Section A11 of the University Lab Safety Manual outlines the requirements of a Work Area Safety Plan.  Using the EHS-created WASP template ensures you address all requirements. Does your WASP address the following points? Download this checklist here.

  • All laboratory location(s) that are covered in the plan;
  • Responsible party / parties for the laboratory locations that are covered in the plan;
    • Emergency contact information for the responsible party for the laboratory locations, including the Department Safety Officer's contact information;
  • Storage locations of SDSs, University Chemical Hygiene Plan, and any other laboratory documents (e.g., SOPs);
  • Rules, policies and hygiene practices that are not less stringent than the University Laboratory Safety Manual;
  • Procedures to assess performance and operate chemical laboratory fume hoods and other protective equipment;
  • Identification of hazards and mitigation strategies in the laboratory, including:
    • Physical, electrical, chemical, biological and radiation hazards present
    • What physical and health hazards (including Permissible Exposure Limits, if applicable) are posed by hazards present
  • Control measures for reducing employee exposure to theseChemical fume hood hazards such as engineering controls, personal protective equipment (PPE), and hygiene practices;
  • The instances under which a laboratory activity requires knowledge or presence of an appropriate responder;
  • Provisions for medical consultation and medical examinations (i.e., include information on the Occupational Health Program (OHP);
  • Provisions for additional employee protection for work with particularly hazardous substances (e.g., select carcinogens, reproductive toxins, acutely toxic substances, etc.). The provisions must cover:
    • Establishment of a designated area;
    • Use of containment devices (e.g., fume hoods or glove boxes);
    • Procedures for safe removal of contaminated waste; and
    • Decontamination procedures;
    • These provisions may be addressed in a separate SOP (see Section A12 of the University Lab Safety Manual).
  • Waste disposal procedures for all waste streams (e.g., chemical, biological, glass, etc);
  • Clean-up procedures in case of a spill specified for all hazard classes present (e.g., acid, base, biological, radiological, etc.);
  • Guidance on what to do in case of emergency (e.g., fire, medical emergency, severe weather, etc.).

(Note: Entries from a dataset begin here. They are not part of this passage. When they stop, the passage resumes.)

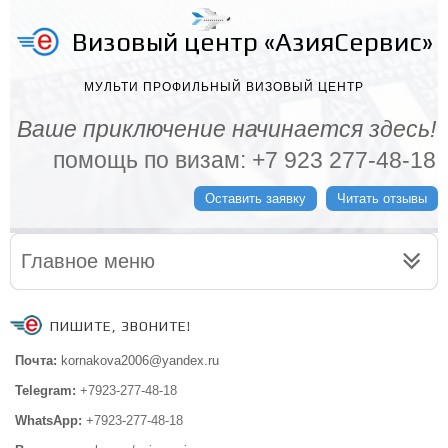
Визовый центр «АзияСервис»
МУЛЬТИ ПРОФИЛЬНЫЙ ВИЗОВЫЙ ЦЕНТР
Ваше приключение начинается здесь!
помощь по визам: +7 923 277-48-18
Оставить заявку
Читать отзывы
Главное меню
ПИШИТЕ, ЗВОНИТЕ!
Почта:
kornakova2006@yandex.ru
Telegram:
+7923-277-48-18
WhatsApp:
+7923-277-48-18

WASP Acknowledgement & Availability

  1. Is there an acknowledgement sheet that all individuals working in the laboratory have sign that states they have read and understood the plan and will follow what is outlined in the plan?
  2. Are current training records (i.e., printed training certificates) for all active laboratory personnel, including the PI / supervisor, accessible in the work area?
  3. Is the WASP readily available to anyone upon request?
  4. Is there a hard copy of the most recent WASP available in all lab locations?

WASP Review & Updates

  1. Has your WASP been reviewed in the past two years?
  2. Was your WASP updated when new hazards, operations or equipment prior to introduction in the work area?

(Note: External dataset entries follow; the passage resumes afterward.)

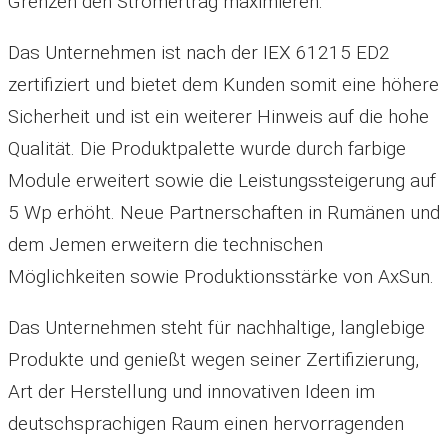
Grenzen den Stromertrag maximieren.
Das Unternehmen ist nach der IEX 61215 ED2
zertifiziert und bietet dem Kunden somit eine höhere
Sicherheit und ist ein weiterer Hinweis auf die hohe
Qualität. Die Produktpalette wurde durch farbige
Module erweitert sowie die Leistungssteigerung auf
5 Wp erhöht. Neue Partnerschaften in Rumänen und
dem Jemen erweitern die technischen
Möglichkeiten sowie Produktionsstärke von AxSun.
Das Unternehmen steht für nachhaltige, langlebige
Produkte und genießt wegen seiner Zertifizierung,
Art der Herstellung und innovativen Ideen im
deutschsprachigen Raum einen hervorragenden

Resources for WASP Development

  • Visit the Tools & Templates web page for WASP and SOP templates and other resources for plan construction. 
  • Many general safety SOPs applicable to most labs across campus have been written by EHS. These SOPs are available for download on the SOPs web page. Word document versions of the SOPs can also be requested to allow laboratories to tailor them to their individual work areas.
  • A list of Useful Links has also been compiled that can help in plan construction. University safety policies are largely based on federal, state, and local regulations and other guidance documents included on this list.